== Entries provided

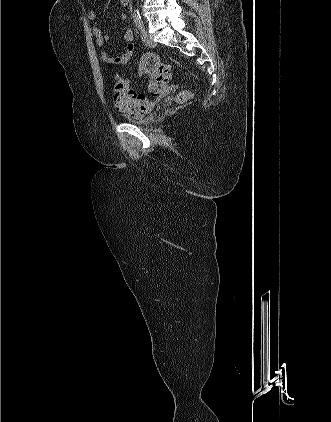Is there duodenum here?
I'll list each match as a JSON object with an SVG mask.
<instances>
[{
	"instance_id": "410a0bca",
	"label": "duodenum",
	"mask_w": 331,
	"mask_h": 422,
	"mask_svg": "<svg viewBox=\"0 0 331 422\" xmlns=\"http://www.w3.org/2000/svg\"><path fill=\"white\" fill-rule=\"evenodd\" d=\"M124 5H127L129 3V0H121Z\"/></svg>"
}]
</instances>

====

» **Directions**
Only the pictures are left behind; write out everything else in the records exactly.

» **Result of the exercise**
Is there duodenum here?
I'll list each match as a JSON object with an SVG mask.
<instances>
[{
	"instance_id": "410a0bca",
	"label": "duodenum",
	"mask_w": 331,
	"mask_h": 422,
	"mask_svg": "<svg viewBox=\"0 0 331 422\" xmlns=\"http://www.w3.org/2000/svg\"><path fill=\"white\" fill-rule=\"evenodd\" d=\"M124 5H127L129 3V0H121Z\"/></svg>"
}]
</instances>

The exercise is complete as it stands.